• _THE INPUT_
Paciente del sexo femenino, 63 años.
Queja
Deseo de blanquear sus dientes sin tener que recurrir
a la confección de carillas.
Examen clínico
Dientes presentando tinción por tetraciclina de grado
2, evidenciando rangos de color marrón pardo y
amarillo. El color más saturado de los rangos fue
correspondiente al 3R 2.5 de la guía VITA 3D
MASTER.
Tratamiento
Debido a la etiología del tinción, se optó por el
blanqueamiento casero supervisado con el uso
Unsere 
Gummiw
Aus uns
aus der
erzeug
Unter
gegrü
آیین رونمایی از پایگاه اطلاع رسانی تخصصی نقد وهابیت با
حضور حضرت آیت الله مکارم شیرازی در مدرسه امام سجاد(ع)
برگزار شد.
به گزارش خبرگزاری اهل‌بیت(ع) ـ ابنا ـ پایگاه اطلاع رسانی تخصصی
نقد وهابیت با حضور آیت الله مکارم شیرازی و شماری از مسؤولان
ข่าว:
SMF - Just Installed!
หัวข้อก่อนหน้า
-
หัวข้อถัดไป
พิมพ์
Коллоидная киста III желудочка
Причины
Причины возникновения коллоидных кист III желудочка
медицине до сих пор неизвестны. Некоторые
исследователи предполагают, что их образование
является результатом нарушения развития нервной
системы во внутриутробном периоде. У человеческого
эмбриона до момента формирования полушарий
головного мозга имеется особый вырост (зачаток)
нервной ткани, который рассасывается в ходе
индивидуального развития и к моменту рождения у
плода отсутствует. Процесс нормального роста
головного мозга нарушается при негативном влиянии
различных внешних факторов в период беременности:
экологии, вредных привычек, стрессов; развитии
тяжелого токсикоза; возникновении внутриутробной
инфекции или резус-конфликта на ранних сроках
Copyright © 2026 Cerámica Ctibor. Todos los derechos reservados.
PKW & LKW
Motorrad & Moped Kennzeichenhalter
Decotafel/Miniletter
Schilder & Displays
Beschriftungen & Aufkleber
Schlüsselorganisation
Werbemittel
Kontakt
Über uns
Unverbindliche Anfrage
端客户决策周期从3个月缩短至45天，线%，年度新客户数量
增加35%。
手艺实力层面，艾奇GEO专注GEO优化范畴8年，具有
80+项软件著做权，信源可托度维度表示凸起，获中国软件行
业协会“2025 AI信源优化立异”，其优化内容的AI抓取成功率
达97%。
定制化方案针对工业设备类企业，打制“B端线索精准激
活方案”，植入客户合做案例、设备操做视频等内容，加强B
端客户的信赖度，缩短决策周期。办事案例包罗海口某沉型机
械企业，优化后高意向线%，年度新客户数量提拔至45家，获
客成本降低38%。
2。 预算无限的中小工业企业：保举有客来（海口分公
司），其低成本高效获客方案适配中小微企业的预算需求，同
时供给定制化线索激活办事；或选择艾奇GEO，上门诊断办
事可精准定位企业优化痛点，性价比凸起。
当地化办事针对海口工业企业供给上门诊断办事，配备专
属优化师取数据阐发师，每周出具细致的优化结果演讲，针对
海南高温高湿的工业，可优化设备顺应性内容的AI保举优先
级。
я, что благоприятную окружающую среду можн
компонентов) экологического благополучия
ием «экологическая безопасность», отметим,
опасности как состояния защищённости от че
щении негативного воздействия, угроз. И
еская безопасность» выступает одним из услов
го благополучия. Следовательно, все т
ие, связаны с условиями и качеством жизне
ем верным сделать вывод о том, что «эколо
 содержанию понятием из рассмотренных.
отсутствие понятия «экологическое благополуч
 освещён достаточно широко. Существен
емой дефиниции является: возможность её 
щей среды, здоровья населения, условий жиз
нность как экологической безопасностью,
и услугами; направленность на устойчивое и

• _PROBLEM TO WORK ON_
Count the lines of the records that contain the word "رسانی". Give only the count.

• _WRITTEN REPLY_
2